### Work order
Exact copies of all the lines below are needed, without the pictures.

Source records:
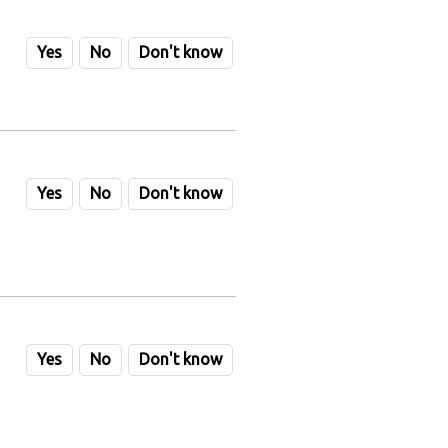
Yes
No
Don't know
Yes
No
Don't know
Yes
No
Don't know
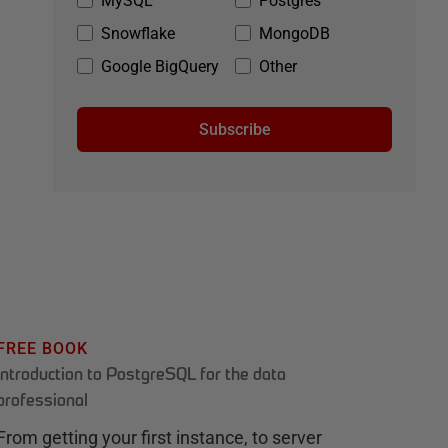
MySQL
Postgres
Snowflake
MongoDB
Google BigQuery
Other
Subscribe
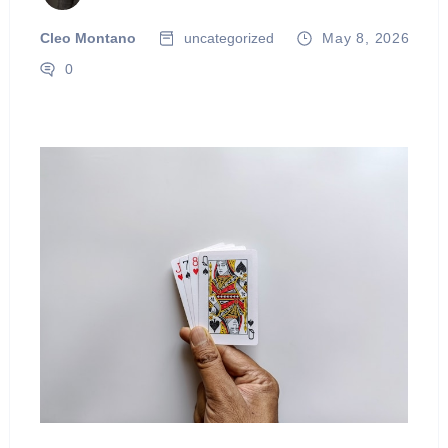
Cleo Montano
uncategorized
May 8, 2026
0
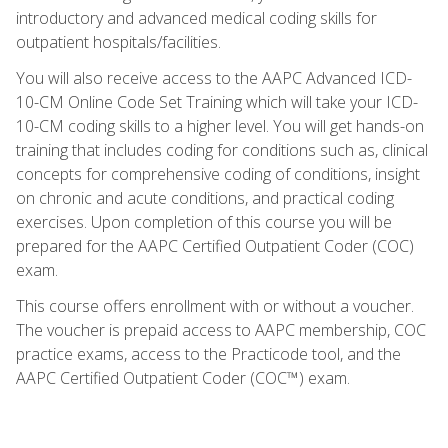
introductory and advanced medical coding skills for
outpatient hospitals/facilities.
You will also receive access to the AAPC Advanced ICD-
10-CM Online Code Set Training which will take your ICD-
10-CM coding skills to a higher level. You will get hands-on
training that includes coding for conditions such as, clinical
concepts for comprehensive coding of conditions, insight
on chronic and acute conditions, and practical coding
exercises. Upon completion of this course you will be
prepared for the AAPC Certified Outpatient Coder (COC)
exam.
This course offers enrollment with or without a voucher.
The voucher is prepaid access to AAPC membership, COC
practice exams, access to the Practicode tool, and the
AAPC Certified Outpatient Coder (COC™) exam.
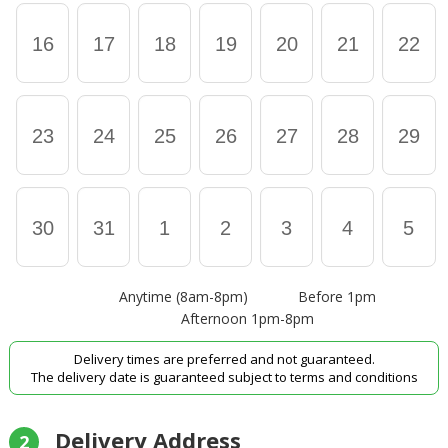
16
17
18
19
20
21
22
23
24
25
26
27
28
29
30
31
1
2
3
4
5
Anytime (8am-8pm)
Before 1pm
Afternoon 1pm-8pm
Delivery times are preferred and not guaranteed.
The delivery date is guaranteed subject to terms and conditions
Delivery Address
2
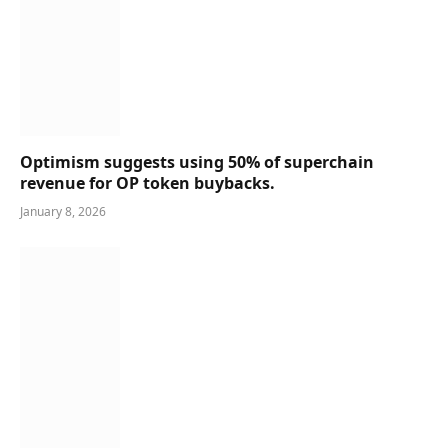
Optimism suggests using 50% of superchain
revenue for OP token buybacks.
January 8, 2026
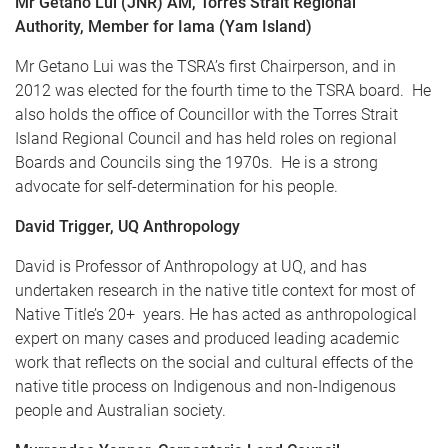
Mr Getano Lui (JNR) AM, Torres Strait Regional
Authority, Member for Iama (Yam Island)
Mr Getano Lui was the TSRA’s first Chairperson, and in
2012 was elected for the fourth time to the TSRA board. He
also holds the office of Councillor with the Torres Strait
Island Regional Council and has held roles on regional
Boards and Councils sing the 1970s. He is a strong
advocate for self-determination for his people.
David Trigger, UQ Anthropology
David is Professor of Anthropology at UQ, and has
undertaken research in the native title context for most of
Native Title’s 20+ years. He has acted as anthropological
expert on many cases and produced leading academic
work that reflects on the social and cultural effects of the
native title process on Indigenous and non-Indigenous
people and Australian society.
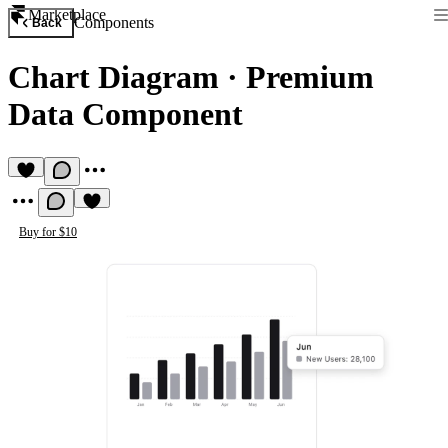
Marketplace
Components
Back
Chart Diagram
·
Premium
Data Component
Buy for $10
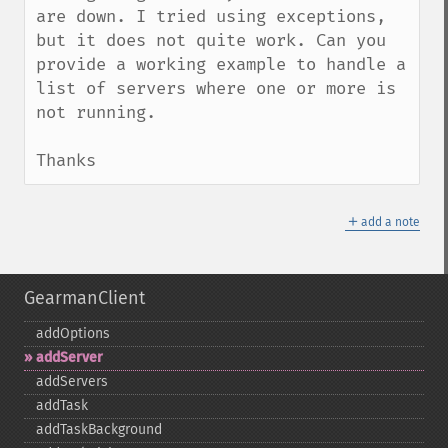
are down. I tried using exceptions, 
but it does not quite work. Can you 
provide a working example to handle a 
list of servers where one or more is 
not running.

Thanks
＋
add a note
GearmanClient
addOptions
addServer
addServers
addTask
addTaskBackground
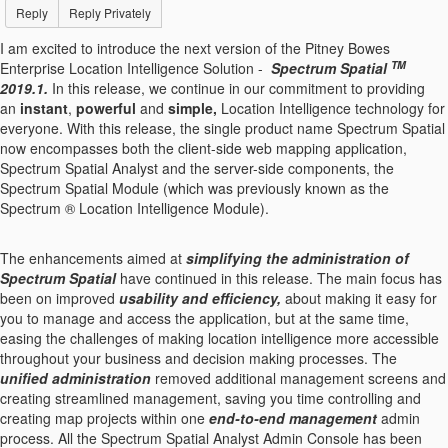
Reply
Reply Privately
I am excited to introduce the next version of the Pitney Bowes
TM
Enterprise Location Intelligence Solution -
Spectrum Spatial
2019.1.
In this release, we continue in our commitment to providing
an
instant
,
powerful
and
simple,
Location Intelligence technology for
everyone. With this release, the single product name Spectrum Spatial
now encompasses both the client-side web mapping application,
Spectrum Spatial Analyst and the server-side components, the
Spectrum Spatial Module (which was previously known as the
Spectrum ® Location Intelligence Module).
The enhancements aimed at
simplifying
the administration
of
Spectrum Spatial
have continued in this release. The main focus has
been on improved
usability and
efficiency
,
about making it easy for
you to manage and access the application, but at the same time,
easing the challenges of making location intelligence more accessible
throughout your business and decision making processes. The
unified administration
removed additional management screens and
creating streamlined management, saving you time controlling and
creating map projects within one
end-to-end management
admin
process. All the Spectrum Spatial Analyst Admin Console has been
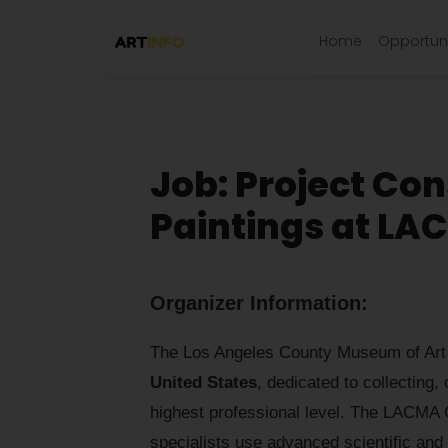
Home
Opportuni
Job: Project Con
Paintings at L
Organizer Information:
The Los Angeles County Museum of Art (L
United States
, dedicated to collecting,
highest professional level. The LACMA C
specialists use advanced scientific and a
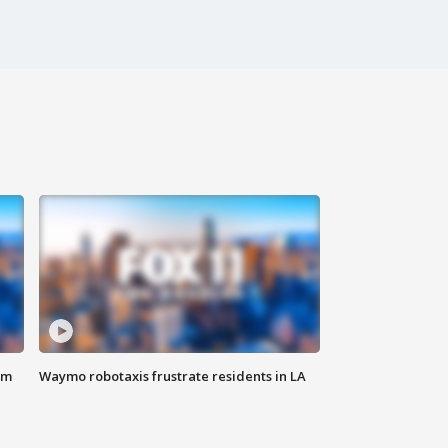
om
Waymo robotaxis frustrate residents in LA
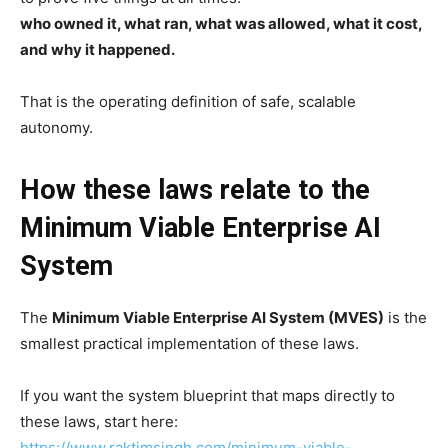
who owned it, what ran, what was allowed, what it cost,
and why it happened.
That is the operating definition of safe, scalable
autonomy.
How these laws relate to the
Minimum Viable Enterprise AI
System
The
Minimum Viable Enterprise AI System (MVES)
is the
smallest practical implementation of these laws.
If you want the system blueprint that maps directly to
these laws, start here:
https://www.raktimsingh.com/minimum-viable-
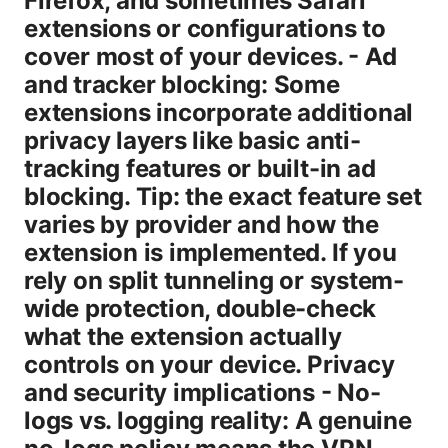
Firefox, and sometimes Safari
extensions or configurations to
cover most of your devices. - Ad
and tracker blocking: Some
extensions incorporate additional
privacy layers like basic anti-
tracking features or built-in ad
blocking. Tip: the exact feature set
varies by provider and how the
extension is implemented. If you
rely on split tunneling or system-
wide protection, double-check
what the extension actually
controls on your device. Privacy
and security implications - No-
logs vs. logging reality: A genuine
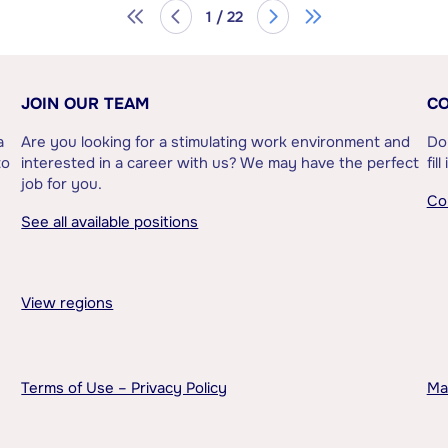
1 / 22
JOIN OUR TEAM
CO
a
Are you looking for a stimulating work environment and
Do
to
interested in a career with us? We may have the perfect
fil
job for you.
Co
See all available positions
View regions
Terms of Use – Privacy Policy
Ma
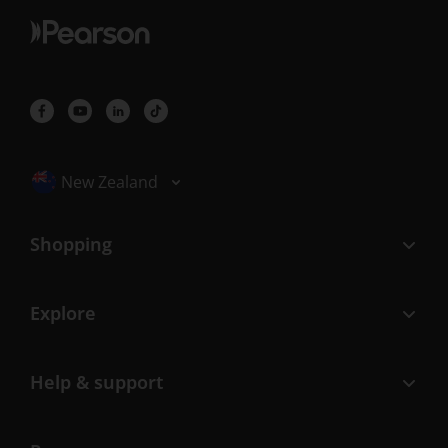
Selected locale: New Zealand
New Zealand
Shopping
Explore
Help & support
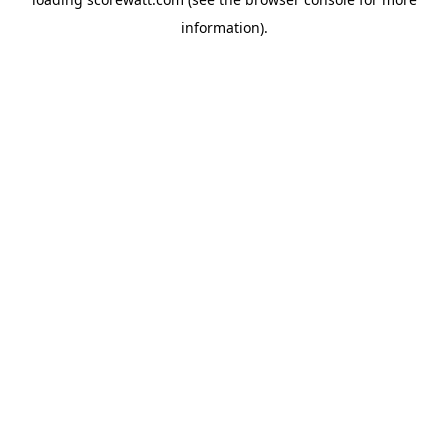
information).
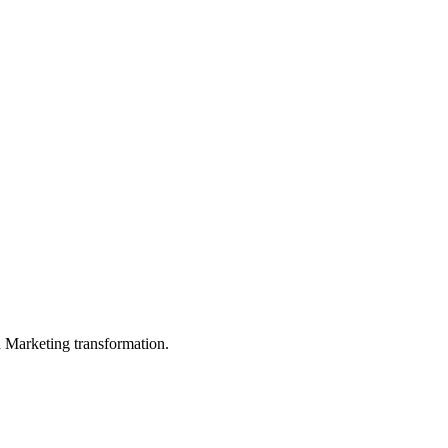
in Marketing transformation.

### Solution to this exercise
Yes
No
Don't know
Yes
No
Don't know
Yes
No
Don't know
MySQL
Postgres
Snowflake
MongoDB
Google BigQuery
Other
Subscribe
Cleo Montano
uncategorized
May 8, 2026
0
introductory and advanced medical coding skills for
outpatient hospitals/facilities.
You will also receive access to the AAPC Advanced ICD-
10-CM Online Code Set Training which will take your ICD-
10-CM coding skills to a higher level. You will get hands-on
training that includes coding for conditions such as, clinical
concepts for comprehensive coding of conditions, insight
on chronic and acute conditions, and practical coding
exercises. Upon completion of this course you will be
prepared for the AAPC Certified Outpatient Coder (COC)
exam.
This course offers enrollment with or without a voucher.
The voucher is prepaid access to AAPC membership, COC
practice exams, access to the Practicode tool, and the
AAPC Certified Outpatient Coder (COC™) exam.
16
17
18
19
20
21
22
23
24
25
26
27
28
29
30
31
1
2
3
4
5
Anytime (8am-8pm)
Before 1pm
Afternoon 1pm-8pm
Delivery times are preferred and not guaranteed.
The delivery date is guaranteed subject to terms and conditions
Delivery Address
2
Optimism suggests using 50% of superchain
revenue for OP token buybacks.
January 8, 2026
Mr Getano Lui (JNR) AM, Torres Strait Regional
Authority, Member for Iama (Yam Island)
Mr Getano Lui was the TSRA’s first Chairperson, and in
2012 was elected for the fourth time to the TSRA board. He
also holds the office of Councillor with the Torres Strait
Island Regional Council and has held roles on regional
Boards and Councils sing the 1970s. He is a strong
advocate for self-determination for his people.
David Trigger, UQ Anthropology
David is Professor of Anthropology at UQ, and has
undertaken research in the native title context for most of
Native Title’s 20+ years. He has acted as anthropological
expert on many cases and produced leading academic
work that reflects on the social and cultural effects of the
native title process on Indigenous and non-Indigenous
people and Australian society.
Marketplace
Components
Back
Chart Diagram
·
Premium
Data Component
Buy for $10
are down. I tried using exceptions, 
but it does not quite work. Can you 
provide a working example to handle a 
list of servers where one or more is 
not running.

Thanks
＋
add a note
GearmanClient
addOptions
addServer
addServers
addTask
addTaskBackground
Reply
Reply Privately
I am excited to introduce the next version of the Pitney Bowes
TM
Enterprise Location Intelligence Solution -
Spectrum Spatial
2019.1.
In this release, we continue in our commitment to providing
an
instant
,
powerful
and
simple,
Location Intelligence technology for
everyone. With this release, the single product name Spectrum Spatial
now encompasses both the client-side web mapping application,
Spectrum Spatial Analyst and the server-side components, the
Spectrum Spatial Module (which was previously known as the
Spectrum ® Location Intelligence Module).
The enhancements aimed at
simplifying
the administration
of
Spectrum Spatial
have continued in this release. The main focus has
been on improved
usability and
efficiency
,
about making it easy for
you to manage and access the application, but at the same time,
easing the challenges of making location intelligence more accessible
throughout your business and decision making processes. The
unified administration
removed additional management screens and
creating streamlined management, saving you time controlling and
creating map projects within one
end-to-end management
admin
process. All the Spectrum Spatial Analyst Admin Console has been
Home
Opportuni
Job: Project Con
Paintings at L
Organizer Information:
The Los Angeles County Museum of Art (L
United States
, dedicated to collecting,
highest professional level. The LACMA C
specialists use advanced scientific and a
om
Waymo robotaxis frustrate residents in LA
who owned it, what ran, what was allowed, what it cost,
and why it happened.
That is the operating definition of safe, scalable
autonomy.
How these laws relate to the
Minimum Viable Enterprise AI
System
The
Minimum Viable Enterprise AI System (MVES)
is the
smallest practical implementation of these laws.
If you want the system blueprint that maps directly to
these laws, start here:
https://www.raktimsingh.com/minimum-viable-
Firefox, and sometimes Safari
extensions or configurations to
cover most of your devices. - Ad
and tracker blocking: Some
extensions incorporate additional
privacy layers like basic anti-
tracking features or built-in ad
blocking. Tip: the exact feature set
varies by provider and how the
extension is implemented. If you
rely on split tunneling or system-
wide protection, double-check
what the extension actually
controls on your device. Privacy
and security implications - No-
logs vs. logging reality: A genuine
1 / 22
JOIN OUR TEAM
CO
a
Are you looking for a stimulating work environment and
Do
to
interested in a career with us? We may have the perfect
fil
job for you.
Co
See all available positions
View regions
Terms of Use – Privacy Policy
Ma
Selected locale: New Zealand
New Zealand
Shopping
Explore
Help & support
information).
in Marketing transformation.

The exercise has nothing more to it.